KIDNEY TRANSPLANTATION FROM HBV-POSITIVE DONOR TO HIV-POSITIVE RECIPIENT: A CASE REPORT

Kidney transplantation is the preferred life-saving therapy for ESRD, surpassing hemodialysis in improving long-term survival, quality of life, and reducing healthcare costs. However, organ scarcity and prolonged waiting times pose critical challenges, risking patient mortality and impacting post-transplant outcomes.

We present a case of a 51-year-old female patient who sought kidney transplantation at our center due to ESRD with suspected chronic analgesic nephropathy. The patient had been managing HIV-1 infection since 2002 and was on Highly Active Antiretroviral Therapy (HAART). In 2019, the patient progressed to ESRD and initiated peritoneal dialysis. Despite encountering rejection from several transplantation centers due to her HIV-positive status, she was not enrolled in any waiting lists. Patient displayed an undetectable HIV-1 viral load, a CD4 count exceeding 200, and no history of Acquired Immunodeficiency Syndrome (AIDS) defining illnesses. Diligently adhering to her HAART regimen, comprising Raltegravir 50mg (RAL), Lamivudine 150mg (3TC), and Abacavir 300mg (ABC), she became a candidate for kidney transplantation. In consideration of her ESRD, ABC was chosen over Tenofovir (TDF) subsequent to a negative HLA-B 5701 test result. During the examination, her blood pressure and pulse rate were elevated at 150/80 mmHg and 115 bpm, respectively. However, other vital signs and examinations were within normal limits.

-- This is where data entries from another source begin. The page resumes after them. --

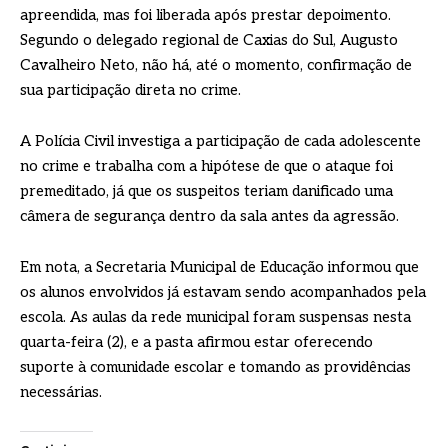
apreendida, mas foi liberada após prestar depoimento.
Segundo o delegado regional de Caxias do Sul, Augusto
Cavalheiro Neto, não há, até o momento, confirmação de
sua participação direta no crime.
A Polícia Civil investiga a participação de cada adolescente
no crime e trabalha com a hipótese de que o ataque foi
premeditado, já que os suspeitos teriam danificado uma
câmera de segurança dentro da sala antes da agressão.
Em nota, a Secretaria Municipal de Educação informou que
os alunos envolvidos já estavam sendo acompanhados pela
escola. As aulas da rede municipal foram suspensas nesta
quarta-feira (2), e a pasta afirmou estar oferecendo
suporte à comunidade escolar e tomando as providências
necessárias.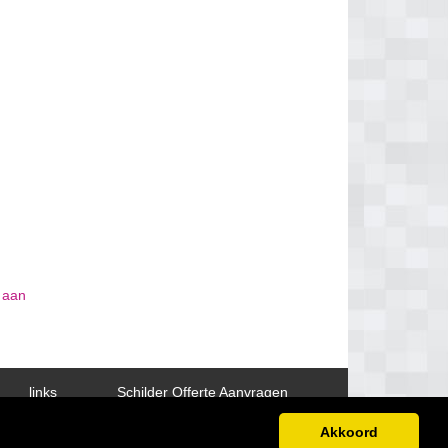
s aan
links
Schilder Offerte Aanvragen
Akkoord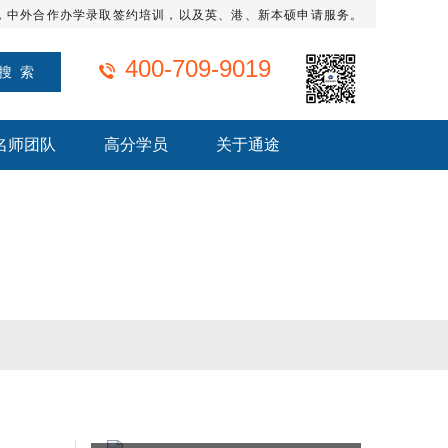
，中外合作办学录取签约培训，以及英、港、新本硕申请服务。
400-709-9019
名师团队
高分学员
关于通途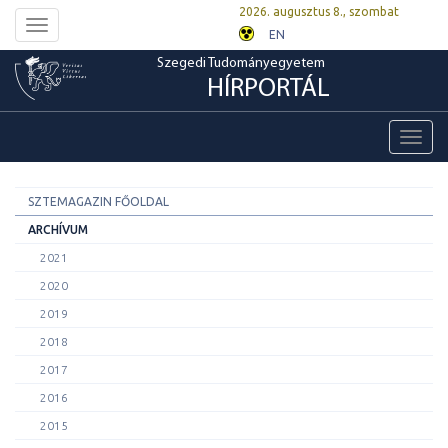
2026. augusztus 8., szombat
Toggle
EN
navigation
Szegedi Tudományegyetem
HÍRPORTÁL
Toggl
navig
SZTEMAGAZIN FŐOLDAL
ARCHÍVUM
2021
2020
2019
2018
2017
2016
2015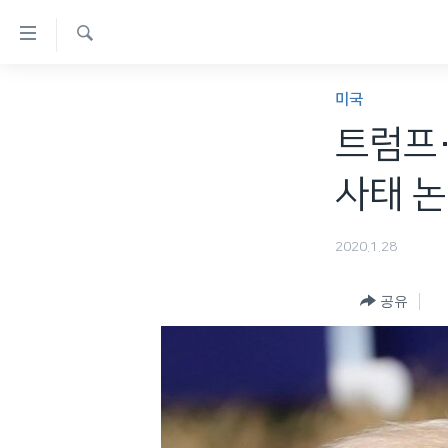
연
결
검
가
한반도
색
미국
능
세계
트럼프·
링
VOD
크
사태 논
라디오
메
프로그램
인
2020.1.28
콘
주파수 안내
텐
공유
츠
로
이
동
메
인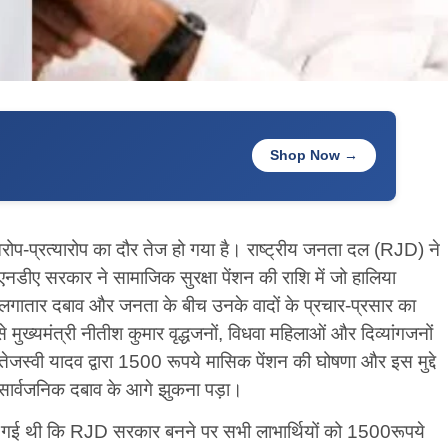
Shop Now →
ोप-प्रत्यारोप का दौर तेज हो गया है। राष्ट्रीय जनता दल (RJD) ने
नडीए सरकार ने सामाजिक सुरक्षा पेंशन की राशि में जो हालिया
 के लगातार दबाव और जनता के बीच उनके वादों के प्रचार-प्रसार का
 मुख्यमंत्री नीतीश कुमार वृद्धजनों, विधवा महिलाओं और दिव्यांगजनों
न तेजस्वी यादव द्वारा 1500 रूपये मासिक पेंशन की घोषणा और इस मुद्दे
सार्वजनिक दबाव के आगे झुकना पड़ा।
की गई थी कि RJD सरकार बनने पर सभी लाभार्थियों को 1500रूपये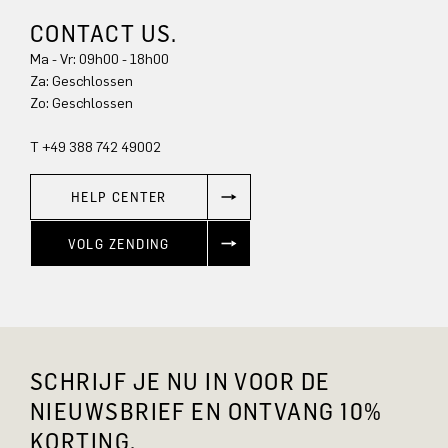
CONTACT US.
Ma - Vr: 09h00 - 18h00
Za: Geschlossen
Zo: Geschlossen
T +49 388 742 49002
HELP CENTER
VOLG ZENDING
SCHRIJF JE NU IN VOOR DE
NIEUWSBRIEF EN ONTVANG 10%
KORTING.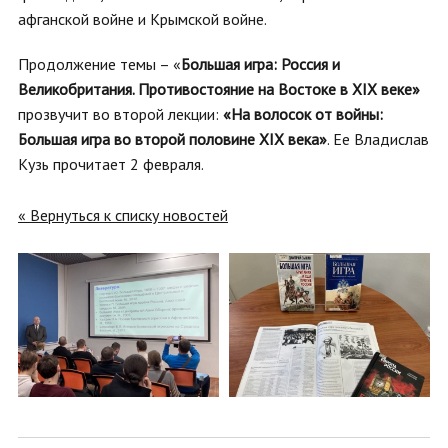
афганской войне и Крымской войне.
Продолжение темы – «
Большая игра: Россия и
Великобритания. Противостояние на Востоке в XIX веке»
прозвучит во второй лекции:
«На волосок от войны:
Большая игра во второй половине XIX века»
. Ее Владислав
Кузь прочитает 2 февраля.
« Вернуться к списку новостей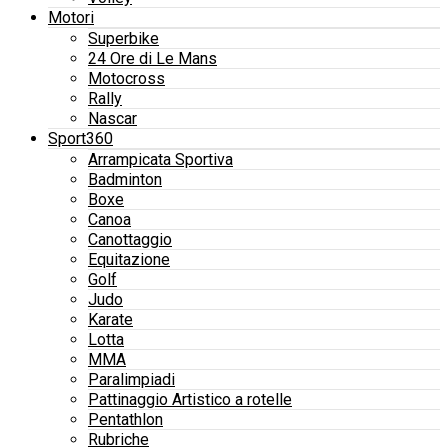
Motori
Superbike
24 Ore di Le Mans
Motocross
Rally
Nascar
Sport360
Arrampicata Sportiva
Badminton
Boxe
Canoa
Canottaggio
Equitazione
Golf
Judo
Karate
Lotta
MMA
Paralimpiadi
Pattinaggio Artistico a rotelle
Pentathlon
Rubriche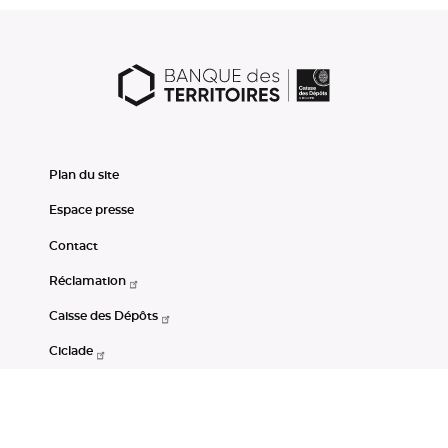
Plan du site
Espace presse
Contact
Réclamation
Caisse des Dépôts
Ciclade
CDC-Net
Consignations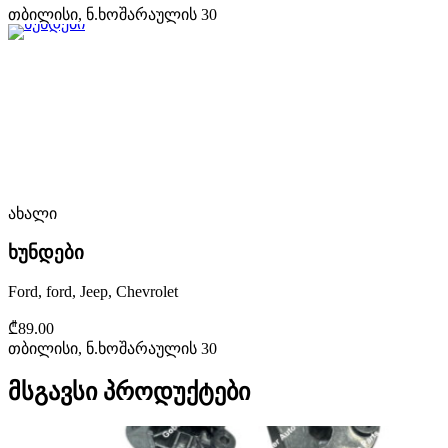
თბილისი, ნ.ხოშარაულის 30
ახალი
ხუნდები
Ford, ford, Jeep, Chevrolet
₾89.00
თბილისი, ნ.ხოშარაულის 30
მსგავსი პროდუქტები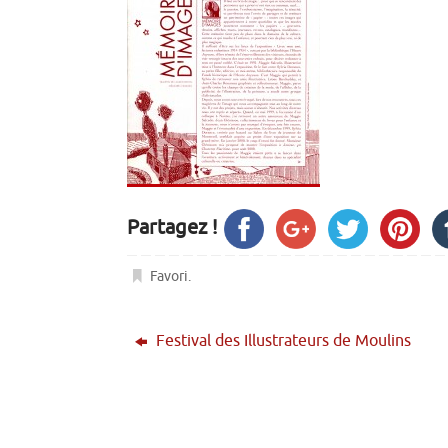
Partagez !
Favori
.
Festival des Illustrateurs de Moulins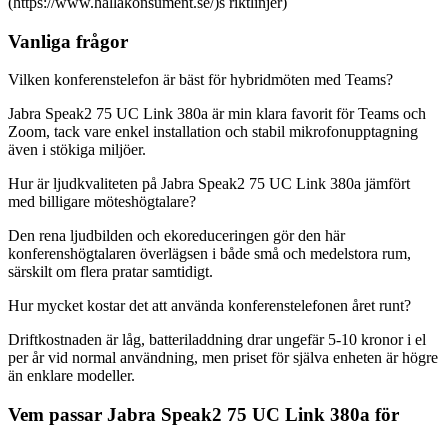
(https://www.hallakonsument.se/)s riktlinjer)
Vanliga frågor
Vilken konferenstelefon är bäst för hybridmöten med Teams?
Jabra Speak2 75 UC Link 380a är min klara favorit för Teams och
Zoom, tack vare enkel installation och stabil mikrofonupptagning
även i stökiga miljöer.
Hur är ljudkvaliteten på Jabra Speak2 75 UC Link 380a jämfört
med billigare möteshögtalare?
Den rena ljudbilden och ekoreduceringen gör den här
konferenshögtalaren överlägsen i både små och medelstora rum,
särskilt om flera pratar samtidigt.
Hur mycket kostar det att använda konferenstelefonen året runt?
Driftkostnaden är låg, batteriladdning drar ungefär 5-10 kronor i el
per år vid normal användning, men priset för själva enheten är högre
än enklare modeller.
Vem passar Jabra Speak2 75 UC Link 380a för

People living with HIV (PLWH) post-transplantation encounter unique challenges, including drug interaction management and increased rejection susceptibility. Success hinges on selecting HAART and immunosuppressive regimens that minimize drug interactions while ensuring optimal immunosuppression. Induction with antithymocyte globulin (ATG) not only diminishes the risk of acute rejection but also has a lower risk of infections compared to scenarios without induction. The common approach involves long-term maintenance therapy using a calcineurin inhibitor-based regimen Tac and MMF, with or without steroids. However, these medications often interact with HAART, potentially increasing toxicity or reducing immunosuppressant levels, especially with protease (PI) and non-nucleoside reverse transcriptase inhibitors (NNRTI). Notably, Integrase inhibitor-based antiretroviral regimens, paired with nucleoside reverse transcriptase inhibitors (NRTI), are preferred over PIs and NNRTIs due to their lower risk of interacting with immunosuppressive therapy and reducing rejection rates.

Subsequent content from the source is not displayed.